As I was growing up, I didn’t recognize the death of my brother as an especially touchy subject. My parents spoke openly of the progression of the disease and eventually his death, and I was left with an impression of complete openness. But what was never spoken of, was how his death had affected each one of us personally. We were lacking a language for our individual experiences. In turn, this created an unfortunate dynamic inward in the family, where we were bound to a false narrative of everything being as it always had been. I think this created a distance, and made us seek away from each other, because we couldn’t recognize ourselves in the story told by our collective silence.

An important turning point in my work with the film was my brother Fred’s sudden openness, in the wake of his divorce, where he started relating his childhood behaviour of emotional suppression, exemplified by his story of not crying at the funeral because you “weren’t supposed to”. This inhibition struck me as equal parts mysterious and familiar.

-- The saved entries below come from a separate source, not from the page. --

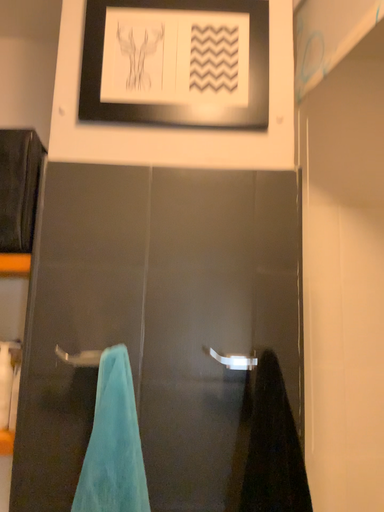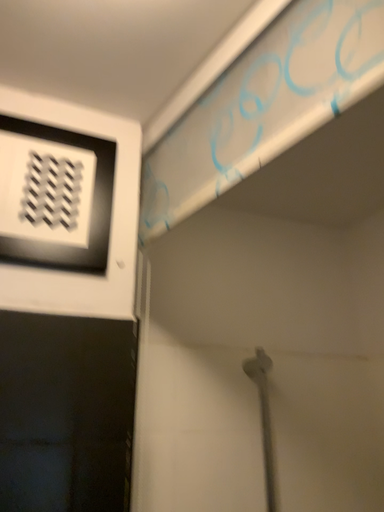 Question: How did the camera likely rotate when shooting the video?

Choices:
 (A) rotated right
 (B) rotated left

Answer: (A) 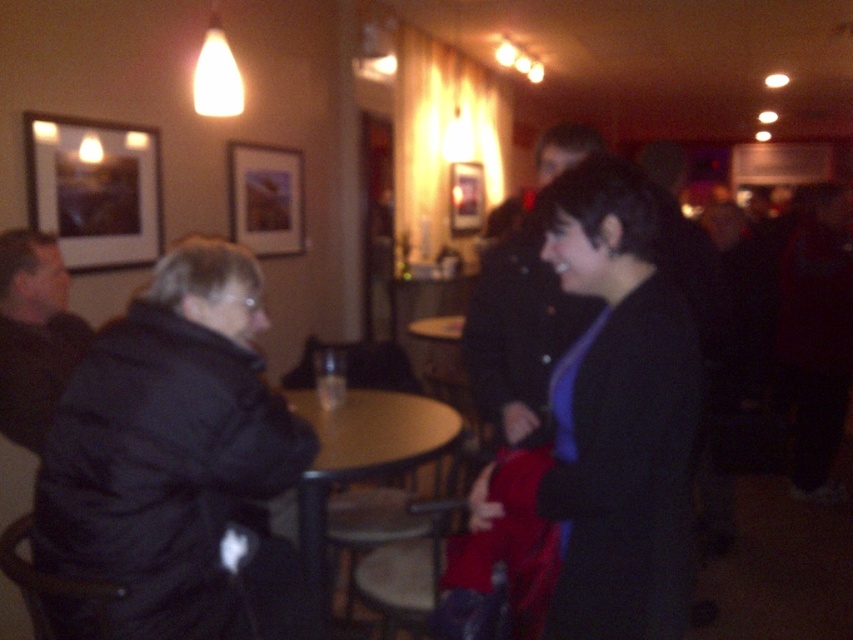 Which is in front, point (44, 300) or point (347, 435)?

Positioned in front is point (44, 300).

Can you confirm if dark gray jacket at left is smaller than wooden round table at center?

Yes, dark gray jacket at left is smaller than wooden round table at center.

What do you see at coordinates (33, 333) in the screenshot? I see `dark gray jacket at left` at bounding box center [33, 333].

This screenshot has height=640, width=853. I want to click on dark gray jacket at left, so click(x=33, y=333).

Does matte black picture frame at upper left have a larger size compared to wooden framed picture at upper center?

Actually, matte black picture frame at upper left might be smaller than wooden framed picture at upper center.

Looking at this image, is matte black picture frame at upper left shorter than wooden framed picture at upper center?

No.

You are a GUI agent. You are given a task and a screenshot of the screen. Output one action in this format:
    pyautogui.click(x=<x>, y=<y>)
    Task: Click on the matte black picture frame at upper left
    This screenshot has height=640, width=853.
    Given the screenshot: What is the action you would take?
    pyautogui.click(x=96, y=189)

Which is behind, point (485, 332) or point (96, 225)?

Positioned behind is point (96, 225).

What do you see at coordinates (518, 332) in the screenshot?
I see `dark blue jacket at center` at bounding box center [518, 332].

Does point (482, 340) lie behind point (85, 252)?

That is False.

Locate an element on the screen. The height and width of the screenshot is (640, 853). dark blue jacket at center is located at coordinates (518, 332). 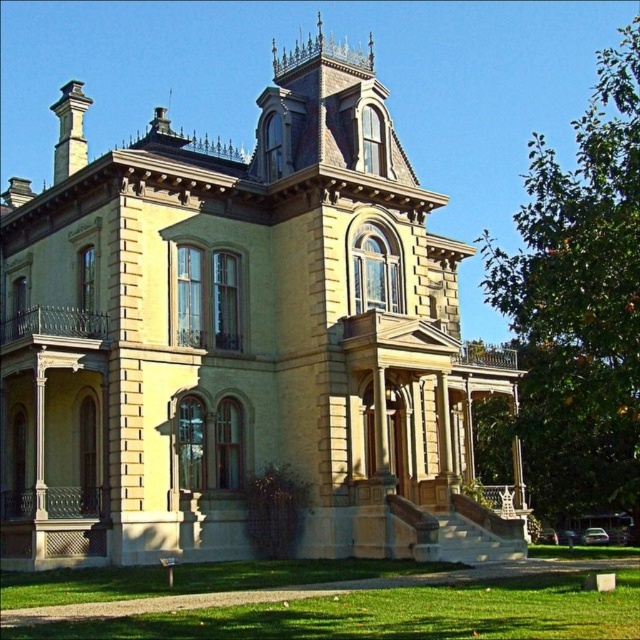 You are standing in a park and see the yellow stone mansion at center and the green grass at lower center. Which object is located to the right of the other?

The green grass at lower center is located to the right of the yellow stone mansion at center.

You are standing on the green grass at lower center looking up at the yellow stone mansion at center. Which direction should you face to see the mansion?

You should face upward because the yellow stone mansion at center is above green grass at lower center.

I’m a child of the 1990’s, where Arnold Schwarzenegger, Sylvester Stallone and Jean Claude van Damme took up a significant part of the popular consciousness with their hard-boiled bids on a masculin ideal. Their characters – following the lead of John Wayne and Clint Eastwood’s mute cowboys from the 60’s and 70’s – promoted wordlessness and emotional suppression as strengths. Today, these former action heroes are widely considered ridiculous fossils of a foregone era, but their spirit lives on in other, more frightening forms, not least in the dictatorial strongmen of the world’s oppressive regimes.

We need more images and better stories of mental health and masculinity, which can confirm the idea that actual strength is to dare being vulnerable and having the courage to talk about the difficult stuff. I hope that the audience will be able to see themselves in the story of my family and recognize my brothers’ courage to dare putting their feelings into words.